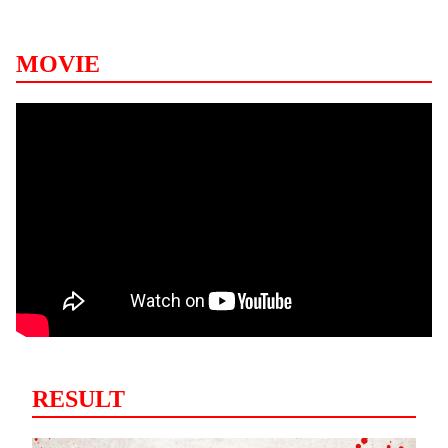
MOVIE
RESULT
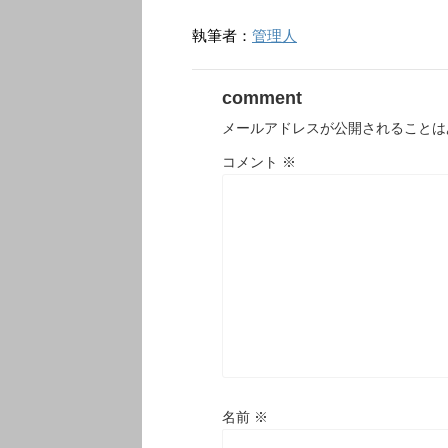
執筆者：
管理人
comment
メールアドレスが公開されることは
コメント
※
名前
※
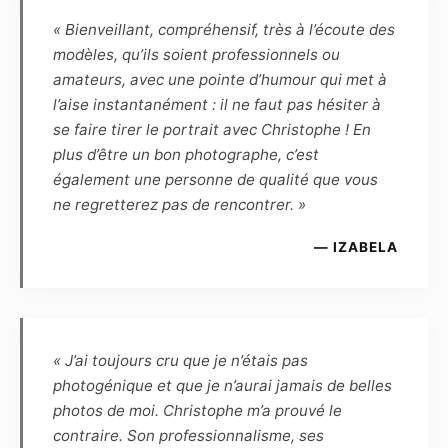
photographies prises par lui-même, et qu’en
« Bienveillant, compréhensif, très à l’écoute des
conséquence le Modèle ne peut revendiquer
modèles, qu’ils soient professionnels ou
aucune propriété ou droit d’auteur. Le
amateurs, avec une pointe d’humour qui met à
Photographe reconnaît que, de par la loi, le
l’aise instantanément : il ne faut pas hésiter à
Modèle demeure le propriétaire inaliénable de
se faire tirer le portrait avec Christophe ! En
son image. Le Photographe et le Modèle se
plus d’être un bon photographe, c’est
cèdent réciproquement les droits d’utilisation
également une personne de qualité que vous
des photographies réalisées lors de la séance
ne regretterez pas de rencontrer. »
pour une durée de 10 ans à reconduction tacite,
et dès lors sont autorisés à fixer, reproduire et
— IZABELA
communiquer par tout moyen technique les
photographies réalisées dans le cadre du
présent contrat. Les photographies pourront
ainsi être reproduites en partie ou en totalité
« J’ai toujours cru que je n’étais pas
sur tout support (notamment numérique,
photogénique et que je n’aurai jamais de belles
papier, magnétique, textile, plastique,
photos de moi. Christophe m’a prouvé le
céramique, etc.) et intégrées à tout autre
contraire. Son professionnalisme, ses
matériel (tel que photographie, dessin,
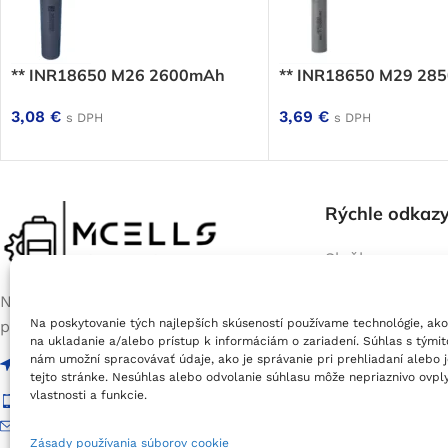
** INR18650 M26 2600mAh
** INR18650 M29 28
3,08
€
3,69
€
s DPH
s DPH
Rýchle odkaz
Služby
Servis batérií e
Na prevádzke nás nájdete každý
bicyklov
Na poskytovanie tých najlepších skúseností používame technológie, ako
pracovný deň od 9:00 do 17:00
Výroba batérií 
na ukladanie a/alebo prístup k informáciám o zariadení. Súhlas s tými
Jablonové (okres Malacky), Areál PD
E-Shop
nám umožní spracovávať údaje, ako je správanie pri prehliadaní alebo 
PSČ 90054
tejto stránke. Nesúhlas alebo odvolanie súhlasu môže nepriaznivo ovply
vlastnosti a funkcie.
Phone: +421 944 436 060
E-mail:
info@mcells.sk
Zásady používania súborov cookie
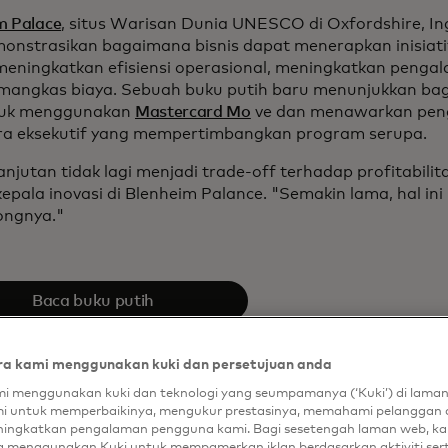
m Palace
, situs Warisan Dunia UNESCO di Oxfordshire, Ing
nstrasikan bagaimana bisnis dapat menerapkan inisiatif
meningkatkan efisiensi operasional, meningkatkan penga
angkas biaya. Sebuah buku putih baru menunjukkan baga
tuk menggunakan
Mastercard Mo
ve dan menawarkan peng
ra eksekutif yang mempertimbangkan program serupa.
anjutan tidak lagi menjadi trade-off terhadap profitabilit
kepala inovasi di Blenheim Palance. "Semakin lama, hal ini
ongnya."
Baca buku putih
a kami menggunakan kuki dan persetujuan anda
i menggunakan kuki dan teknologi yang seumpamanya (‘Kuki’) di lama
i untuk memperbaikinya, mengukur prestasinya, memahami pelanggan 
ingkatkan pengalaman pengguna kami. Bagi sesetengah laman web, ka
a menggunakan Kuki untuk mempamerkan iklan berdasarkan aktiviti ser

━━━━━━━━━━

== EXERCISE DETAILS ==
Could you copy the lines above exactly and skip the images?

== YOUR RESPONSE ==
MOVIE
RESULT
執筆者：
管理人
comment
メールアドレスが公開されることは
コメント
※
名前
※
photographies prises par lui-même, et qu’en
« Bienveillant, compréhensif, très à l’écoute des
conséquence le Modèle ne peut revendiquer
modèles, qu’ils soient professionnels ou
aucune propriété ou droit d’auteur. Le
amateurs, avec une pointe d’humour qui met à
Photographe reconnaît que, de par la loi, le
l’aise instantanément : il ne faut pas hésiter à
Modèle demeure le propriétaire inaliénable de
se faire tirer le portrait avec Christophe ! En
son image. Le Photographe et le Modèle se
plus d’être un bon photographe, c’est
cèdent réciproquement les droits d’utilisation
également une personne de qualité que vous
des photographies réalisées lors de la séance
ne regretterez pas de rencontrer. »
pour une durée de 10 ans à reconduction tacite,
et dès lors sont autorisés à fixer, reproduire et
— IZABELA
communiquer par tout moyen technique les
photographies réalisées dans le cadre du
présent contrat. Les photographies pourront
ainsi être reproduites en partie ou en totalité
« J’ai toujours cru que je n’étais pas
sur tout support (notamment numérique,
photogénique et que je n’aurai jamais de belles
papier, magnétique, textile, plastique,
photos de moi. Christophe m’a prouvé le
céramique, etc.) et intégrées à tout autre
contraire. Son professionnalisme, ses
matériel (tel que photographie, dessin,
** INR18650 M26 2600mAh
** INR18650 M29 28
3,08
€
3,69
€
s DPH
s DPH
Rýchle odkaz
Služby
Servis batérií e
Na prevádzke nás nájdete každý
bicyklov
Na poskytovanie tých najlepších skúseností používame technológie, ako
pracovný deň od 9:00 do 17:00
Výroba batérií 
na ukladanie a/alebo prístup k informáciám o zariadení. Súhlas s tými
Jablonové (okres Malacky), Areál PD
E-Shop
nám umožní spracovávať údaje, ako je správanie pri prehliadaní alebo 
PSČ 90054
tejto stránke. Nesúhlas alebo odvolanie súhlasu môže nepriaznivo ovply
vlastnosti a funkcie.
Phone: +421 944 436 060
E-mail:
info@mcells.sk
Zásady používania súborov cookie
m Palace
, situs Warisan Dunia UNESCO di Oxfordshire, Ing
nstrasikan bagaimana bisnis dapat menerapkan inisiatif
meningkatkan efisiensi operasional, meningkatkan penga
angkas biaya. Sebuah buku putih baru menunjukkan baga
tuk menggunakan
Mastercard Mo
ve dan menawarkan peng
ra eksekutif yang mempertimbangkan program serupa.
anjutan tidak lagi menjadi trade-off terhadap profitabilit
kepala inovasi di Blenheim Palance. "Semakin lama, hal ini
ongnya."
Baca buku putih
a kami menggunakan kuki dan persetujuan anda
i menggunakan kuki dan teknologi yang seumpamanya (‘Kuki’) di lama
i untuk memperbaikinya, mengukur prestasinya, memahami pelanggan 
ingkatkan pengalaman pengguna kami. Bagi sesetengah laman web, ka
a menggunakan Kuki untuk mempamerkan iklan berdasarkan aktiviti ser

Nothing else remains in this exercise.